A huge advantage of the digital audience panel rests in the scope we gain to study the impact of online ads beyond traditional click-through rate metrics.

We are all aware that click-through rate, or CTR, means the interaction on a display ad bringing you to the brand Web site or tailored brochure page for that ad. In other words, you have to physically interact with the advertisement to be counted.

For me, CTR misses important aspects of engagement with ads, and we are not serving our advertisers well if we focus only on CTR as a measure of campaign success.

Strong voices in the industry show counter-arguments to CTR are gaining momentum.

As John Lowell of Starcom points out, “A click means nothing, earns no revenue and creates no brand equity. Your online advertising has some goal – and it’s certainly not to generate clicks.”

Equally, John Battelle, board member of the IAB, argues, “You don’t build brands by optimising for clicks. There needs to be other measurements.”

Globally, CTR continues to be low. 

Doubleclick Benchmark Data from Google.com shows only one in 1,000 Irish people will click on a display ad.
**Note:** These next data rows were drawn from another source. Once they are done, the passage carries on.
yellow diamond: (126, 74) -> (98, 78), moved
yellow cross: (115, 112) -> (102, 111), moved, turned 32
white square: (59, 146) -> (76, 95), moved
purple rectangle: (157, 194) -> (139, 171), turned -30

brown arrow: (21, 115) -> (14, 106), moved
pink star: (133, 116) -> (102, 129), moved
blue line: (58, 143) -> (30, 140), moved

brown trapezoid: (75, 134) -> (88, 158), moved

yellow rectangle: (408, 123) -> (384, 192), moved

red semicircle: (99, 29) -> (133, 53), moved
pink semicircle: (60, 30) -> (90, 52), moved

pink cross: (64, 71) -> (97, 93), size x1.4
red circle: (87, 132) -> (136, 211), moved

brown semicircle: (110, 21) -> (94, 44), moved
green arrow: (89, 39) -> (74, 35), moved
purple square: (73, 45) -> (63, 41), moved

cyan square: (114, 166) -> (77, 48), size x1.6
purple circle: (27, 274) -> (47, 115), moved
Our own panel research underlines the argument that eyeballs matter more than CTR as an indicator of potential audience action; as with newspaper advertising, ad exposure is key.
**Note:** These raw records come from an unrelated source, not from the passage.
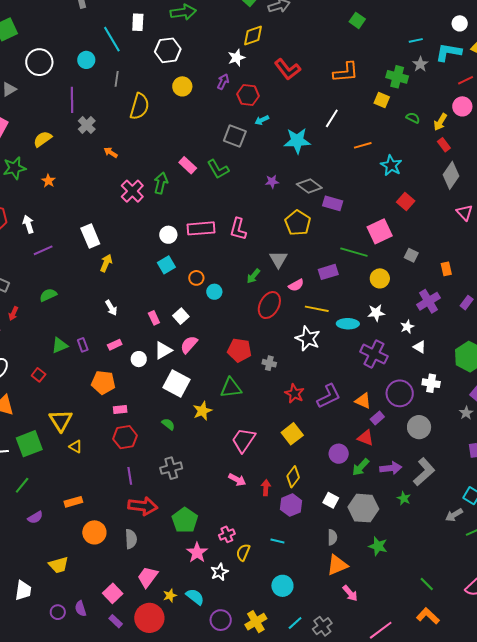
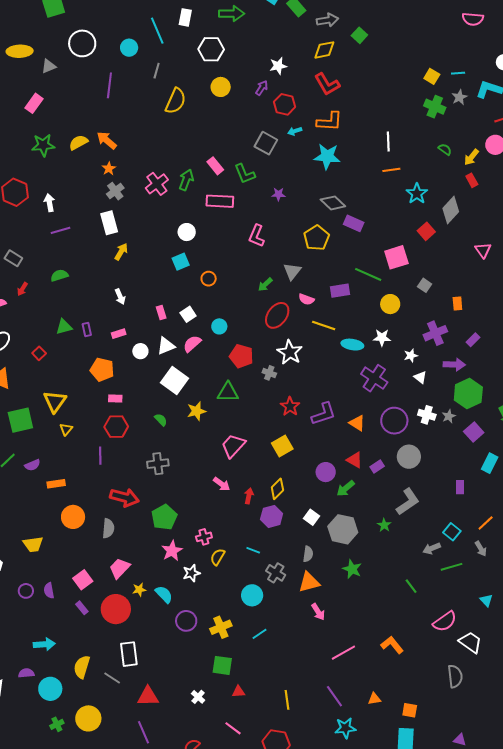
green square: (357, 20) -> (359, 35), moved
yellow diamond: (253, 36) -> (324, 50), moved
orange L-shape: (346, 72) -> (329, 121), moved
yellow square: (382, 100) -> (432, 76), moved
white line: (332, 118) -> (388, 142), moved, turned -42
gray cross: (87, 125) -> (115, 191), moved
yellow semicircle: (43, 139) -> (78, 142), moved
orange arrow: (111, 152) -> (107, 140), moved, size x1.5
gray diamond: (451, 175) -> (451, 210), moved
orange star: (48, 181) -> (109, 169), moved
purple star: (272, 182) -> (278, 194), moved
pink rectangle: (201, 228) -> (220, 201), moved
pink semicircle: (296, 285) -> (306, 299), turned 42
cyan circle: (214, 292) -> (219, 326), moved
white star: (308, 338) -> (290, 352), moved
gray star: (466, 413) -> (449, 416), moved
purple rectangle: (377, 418) -> (377, 467), moved
yellow triangle: (76, 447) -> (66, 429), turned 32
purple arrow: (391, 468) -> (454, 365), moved
purple line: (130, 476) -> (100, 456), moved
purple semicircle: (35, 517) -> (32, 465), moved
green line: (427, 584) -> (411, 586), moved
gray cross: (322, 626) -> (276, 573), moved, turned -30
Our recent research on exposure-driven action utilised our digital audience panel, testing respondents’ reaction to irishtimes.com display ads.

Ad surveys were sent to the panel and included these simple questions:

  1. Did you see this ad on irishtimes.com?

  2. If so, did you click on the ad?

  3. If you didn’t click on the ad, are you still interested in purchasing this product/visiting the store/Web site because you saw it on irishtimes.com?

Survey results are weighted against our Google Analytics data for that day’s Republic of Ireland visitors to the site section.

One survey involved the advertisement pictured above, a homepage takeover for D.I.D. Electrical, which is an Irish chain of white goods and electronics stores.

The ad ran for 24 hours on irishtimes.com and, of 84,000 Irish visitors to the homepage that day, 1,808 clicked on the D.I.D. ad (a CTR of .27%).

But our panel survey results reveal that 47% of Irish visitors to the site that day recalled the HPTO. Of those who didn’t click, 60% agreed they were encouraged to visit D.I.D.’s Web site or a D.I.D. store because they were exposed to the ad.

This equates to nearly 20,000 people!

So to conclude, I leave you with a timely quote from Kirby Winfield of COMSCORE, who argues, “It’s time to start measuring the impact of campaigns using metrics that really matter, not just the ones that are most easily measured.”